With all of that information I've given you above, my takeaway is kind of what I came into this article thinking: we over-estimate the value of streaming at catcher. Yes, the position as a whole puts out some middling numbers, but there is a pretty clear gap from the top-eight to the middle-tier and from the top-24 catchers to those below.

What that means is, in one-catcher leagues, if you have a top-eight catcher, you are better off just holding onto him. That means all of Perez, Realmuto, Willson Contreras, Smith, Posey, Vazquez, Grandal, and Molina should be immune from the streamer conversation. The only way I would be getting one of them off of my roster (aside from an injury) is if you can trade one for an upgrade somewhere else and then add one of my favorite streamers.

If you're in two-catcher leagues, you should feel comfortable with any of the top-24 guys I listed above. Statistically, those guys are far enough about the rest of the pack that you should hold them and save your FAAB money for moves elsewhere.
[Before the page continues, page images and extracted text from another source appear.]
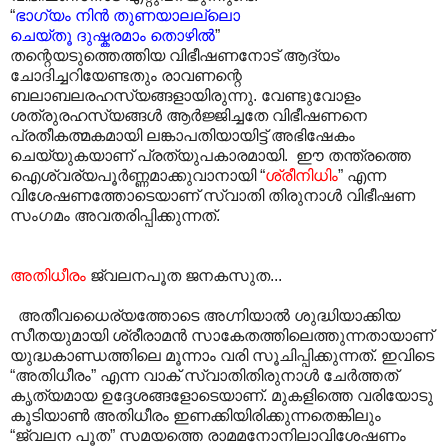
“
ഭാഗ്യം നിൻ തുണയാലല്ലൊ
ചെയ്തൂ ദുഷ്കരമാം തൊഴിൽ
”
തന്റെയടുത്തെത്തിയ വിഭീഷണനോട് ആദ്യം
ചോദിച്ചറിയേണ്ടതും രാവണന്റെ
ബലാബലരഹസ്യങ്ങളായിരുന്നു. വേണ്ടുവോളം
ശത്രുരഹസ്യങ്ങൾ ആർജ്ജിച്ചതേ വിഭീഷണനെ
പ്രതീകത്മകമായി ലങ്കാപതിയായിട്ട് അഭിഷേകം
ചെയ്യുകയാണ് പ്രത്യുപകാരമായി. ഈ തന്ത്രത്തെ
ഐശ്വര്യപൂർണ്ണമാക്കുവാനായി “
ശ്രീനിധിം
” എന്ന
വിശേഷണത്തോടെയാണ് സ്വാതി തിരുനാൾ വിഭീഷണ
സംഗമം അവതരിപ്പിക്കുന്നത്.
അതിധീരം
ജ്വലനപൂത ജനകസുത...
അതീവധൈര്യത്തോടെ അഗ്നിയാൽ ശുദ്ധിയാക്കിയ
സീതയുമായി ശ്രീരാമൻ സാകേതത്തിലെത്തുന്നതായാണ്
യുദ്ധകാണ്ഡത്തിലെ മൂന്നാം വരി സൂചിപ്പിക്കുന്നത്. ഇവിടെ
“അതിധീരം” എന്ന വാക് സ്വാതിതിരുനാൾ ചേർത്തത്
കൃത്യമായ ഉദ്ദേശങ്ങളോടെയാണ്. മുകളിത്തെ വരിയോടു
കൂടിയാൺ അതിധീരം ഇണക്കിയിരിക്കുന്നതെങ്കിലും
“ജ്വലന പൂത” സമയത്തെ രാമമനോനിലാവിശേഷണം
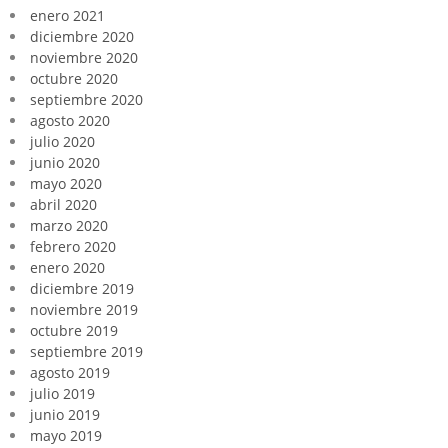
enero 2021
diciembre 2020
noviembre 2020
octubre 2020
septiembre 2020
agosto 2020
julio 2020
junio 2020
mayo 2020
abril 2020
marzo 2020
febrero 2020
enero 2020
diciembre 2019
noviembre 2019
octubre 2019
septiembre 2019
agosto 2019
julio 2019
junio 2019
mayo 2019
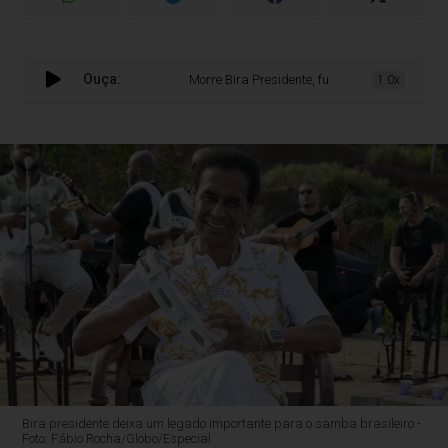
Ouça:
Morre Bira Presidente, fundador do Fundo de Qu
1.0x
Bira presidente deixa um legado importante para o samba brasileiro -
Foto: Fábio Rocha/Globo/Especial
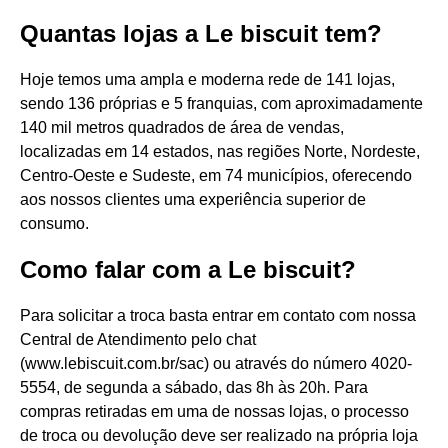
Quantas lojas a Le biscuit tem?
Hoje temos uma ampla e moderna rede de 141 lojas,
sendo 136 próprias e 5 franquias, com aproximadamente
140 mil metros quadrados de área de vendas,
localizadas em 14 estados, nas regiões Norte, Nordeste,
Centro-Oeste e Sudeste, em 74 municípios, oferecendo
aos nossos clientes uma experiência superior de
consumo.
Como falar com a Le biscuit?
Para solicitar a troca basta entrar em contato com nossa
Central de Atendimento pelo chat
(www.lebiscuit.com.br/sac) ou através do número 4020-
5554, de segunda a sábado, das 8h às 20h. Para
compras retiradas em uma de nossas lojas, o processo
de troca ou devolução deve ser realizado na própria loja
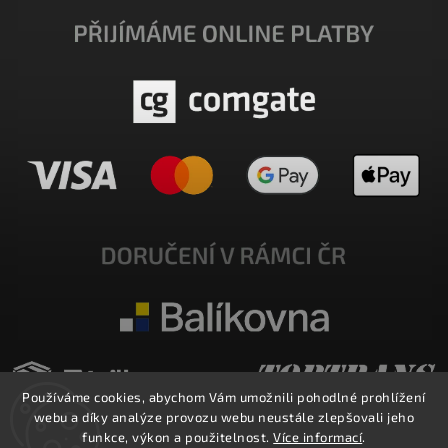
Používáme cookies, abychom Vám umožnili pohodlné prohlížení
webu a díky analýze provozu webu neustále zlepšovali jeho
funkce, výkon a použitelnost.
Více informací
.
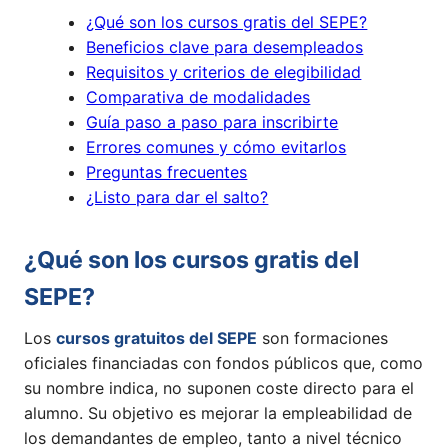
¿Qué son los cursos gratis del SEPE?
Beneficios clave para desempleados
Requisitos y criterios de elegibilidad
Comparativa de modalidades
Guía paso a paso para inscribirte
Errores comunes y cómo evitarlos
Preguntas frecuentes
¿Listo para dar el salto?
¿Qué son los cursos gratis del
SEPE?
Los
cursos gratuitos del SEPE
son formaciones
oficiales financiadas con fondos públicos que, como
su nombre indica, no suponen coste directo para el
alumno. Su objetivo es mejorar la empleabilidad de
los demandantes de empleo, tanto a nivel técnico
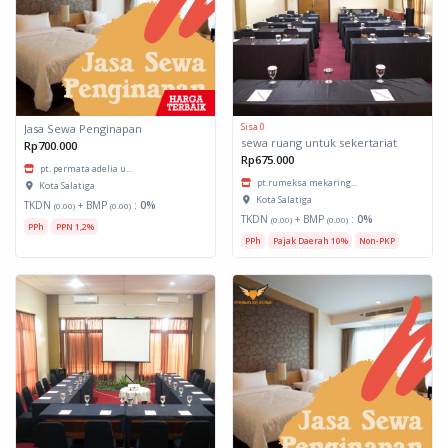
Sisa 0
Jasa Sewa Penginapan
sewa ruang untuk sekertariat
Rp700.000
Rp675.000
pt. permata adelia u...
pt.rumeksa mekaring...
Kota Salatiga
Kota Salatiga
TKDN
+ BMP
:
0%
(0.00)
(0.00)
TKDN
+ BMP
:
0%
(0.00)
(0.00)
PPh
PPN 1,2%
PPh
Pajak Daerah 10%
Non-PKP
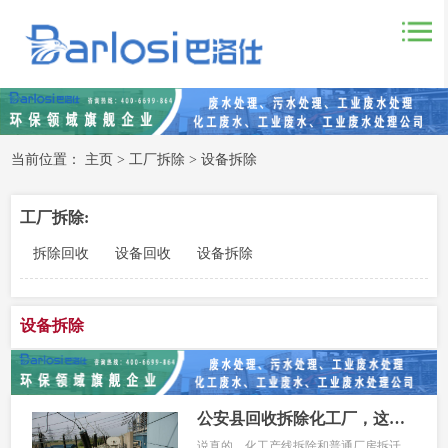
当前位置：
主页
>
工厂拆除
>
设备拆除
工厂拆除:
拆除回收
设备回收
设备拆除
设备拆除
公安县回收拆除化工厂，这些流程和风险你搞清楚了没？
说真的，化工产线拆除和普通厂房拆迁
If you have anything out of the top-24, you can think about streaming, but know that you're not likely to see a major jump in production unless you play the cards perfectly. This means that you shouldn't be locked into streaming every week but should really only do it if you see a clear benefit in a positive hitting environment (like Coors), pitching matchups, or playing time begins to shift.

Also, as a final note, I just wanted to see how much worse the top-12 catchers were when compared to the top-12 most rostered players at other positions.

 C Tier One  .253, 7 HR, 24 RBI, 22 Runs, 2 SBs
 1B Tier One  .266, 11 HR, 33 RBI, 33 Runs, 2 SB
 2B Tier One  .268, 8 HR, 26 RBI, 36 Runs, 6 SBs
 3B Tier One  .259, 10 HR, 32 RBI, 31 Runs, 2 SBs
 SS Tier One  .271, 8 HR, 28 RBI, 32 Runs, 6 SBs

So catcher is clearly the worst position on the whole, but it's not drastically different from 3B outside of run totals. Anyway, I'm sure this is closer than many people assumed it was, so put some respect on these catchers' names and maybe don't continuously kick them off your roster because it's the trendy thing to do.